GOAL OF THE EXERCISE — Return all lines from the listing below in which "sílabas" appears.
- - -
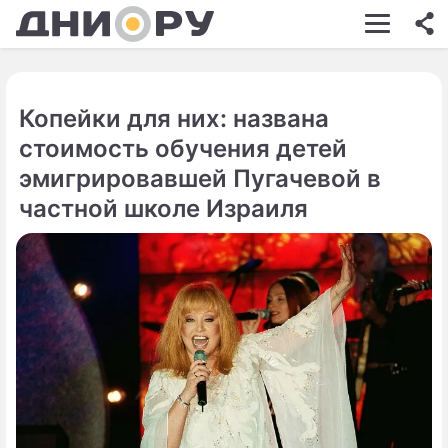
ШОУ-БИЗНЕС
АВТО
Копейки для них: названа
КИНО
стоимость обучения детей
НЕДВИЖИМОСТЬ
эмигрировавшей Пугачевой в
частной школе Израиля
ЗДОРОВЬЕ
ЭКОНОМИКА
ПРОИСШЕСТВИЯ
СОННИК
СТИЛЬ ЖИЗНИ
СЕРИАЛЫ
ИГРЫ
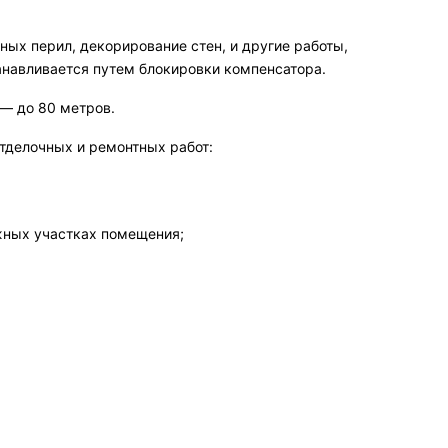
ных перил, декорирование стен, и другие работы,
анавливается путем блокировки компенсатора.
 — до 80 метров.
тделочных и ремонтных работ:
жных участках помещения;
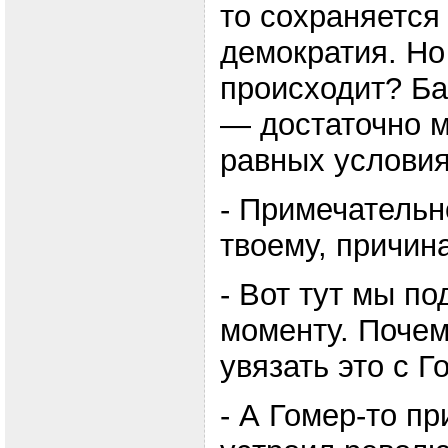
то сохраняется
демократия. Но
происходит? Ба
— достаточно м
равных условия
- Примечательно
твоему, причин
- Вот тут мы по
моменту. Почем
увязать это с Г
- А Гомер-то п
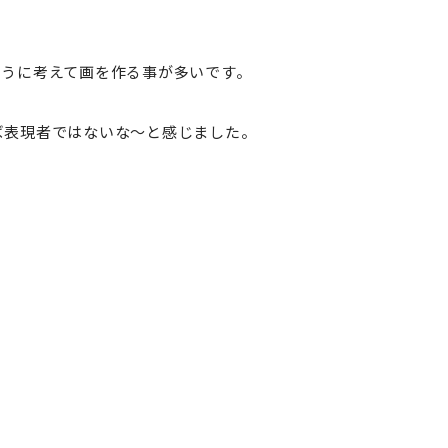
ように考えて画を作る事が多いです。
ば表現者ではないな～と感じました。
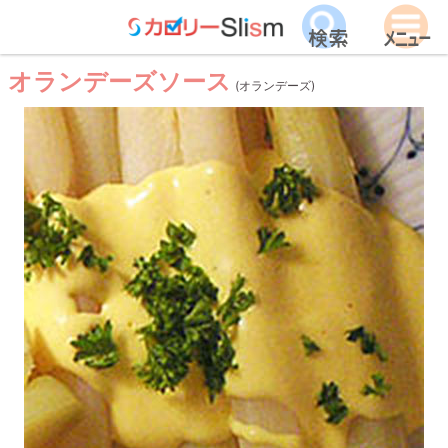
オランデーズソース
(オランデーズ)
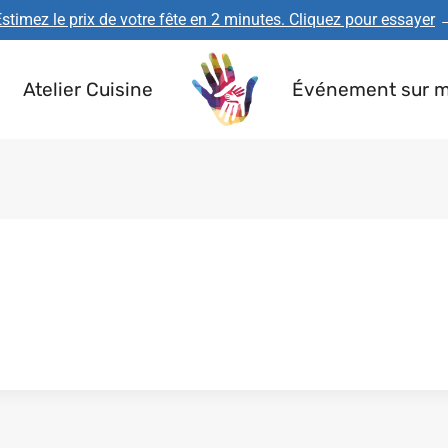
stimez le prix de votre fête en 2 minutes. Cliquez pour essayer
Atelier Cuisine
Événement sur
- - -
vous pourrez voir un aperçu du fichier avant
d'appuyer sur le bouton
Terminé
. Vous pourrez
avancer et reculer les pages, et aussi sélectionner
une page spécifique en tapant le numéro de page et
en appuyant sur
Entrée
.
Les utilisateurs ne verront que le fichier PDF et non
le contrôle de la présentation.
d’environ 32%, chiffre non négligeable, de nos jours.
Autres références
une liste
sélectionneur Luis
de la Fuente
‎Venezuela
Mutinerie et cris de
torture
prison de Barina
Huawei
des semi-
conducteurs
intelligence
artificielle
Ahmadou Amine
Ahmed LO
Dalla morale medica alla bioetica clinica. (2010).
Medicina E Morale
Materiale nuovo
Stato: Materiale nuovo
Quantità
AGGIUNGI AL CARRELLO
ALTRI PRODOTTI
- - -
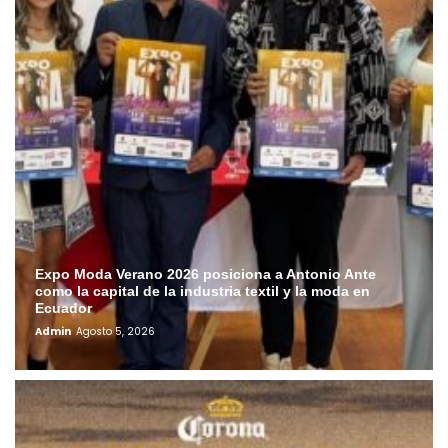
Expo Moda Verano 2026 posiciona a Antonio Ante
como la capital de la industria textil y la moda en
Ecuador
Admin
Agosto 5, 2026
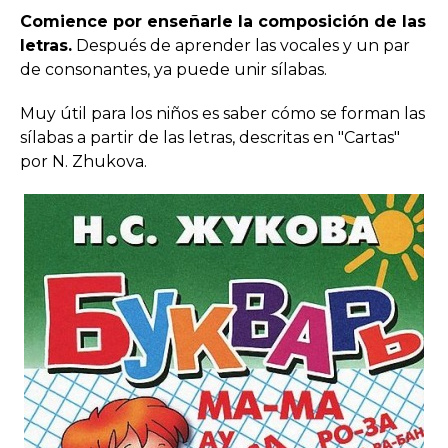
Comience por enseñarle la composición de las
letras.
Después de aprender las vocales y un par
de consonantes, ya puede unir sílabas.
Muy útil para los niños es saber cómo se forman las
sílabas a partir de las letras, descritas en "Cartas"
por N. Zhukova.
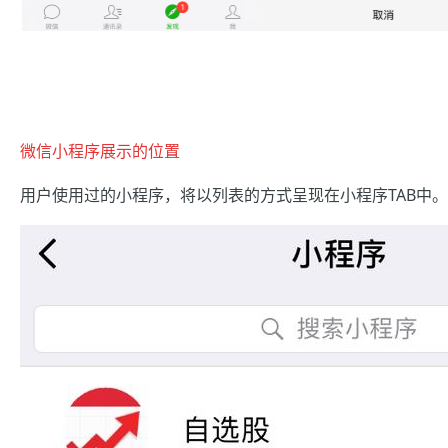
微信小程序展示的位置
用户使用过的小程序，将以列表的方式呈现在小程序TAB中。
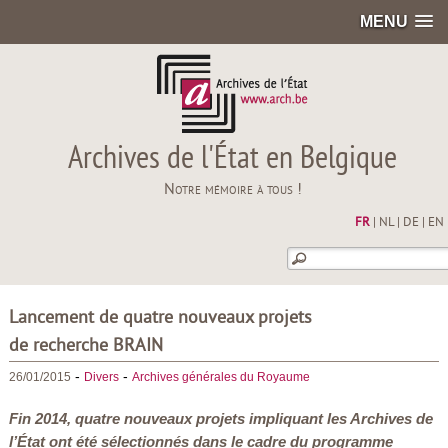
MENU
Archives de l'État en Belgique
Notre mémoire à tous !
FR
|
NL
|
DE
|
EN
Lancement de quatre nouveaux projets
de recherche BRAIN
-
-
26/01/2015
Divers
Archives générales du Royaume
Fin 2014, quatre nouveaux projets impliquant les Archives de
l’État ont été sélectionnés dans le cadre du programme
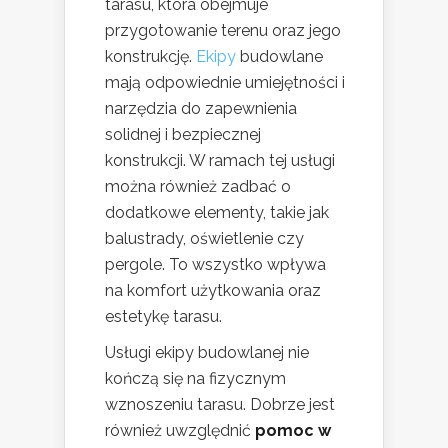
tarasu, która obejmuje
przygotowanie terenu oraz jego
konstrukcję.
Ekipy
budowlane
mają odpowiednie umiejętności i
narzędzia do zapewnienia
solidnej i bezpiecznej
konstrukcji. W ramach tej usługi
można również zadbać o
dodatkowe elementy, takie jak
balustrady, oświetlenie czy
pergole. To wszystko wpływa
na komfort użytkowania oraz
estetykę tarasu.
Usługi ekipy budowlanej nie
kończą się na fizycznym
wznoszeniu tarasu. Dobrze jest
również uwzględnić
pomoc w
- - -
RESULT OF THIS EXERCISE —
de consonantes, ya puede unir sílabas.
sílabas a partir de las letras, descritas en "Cartas"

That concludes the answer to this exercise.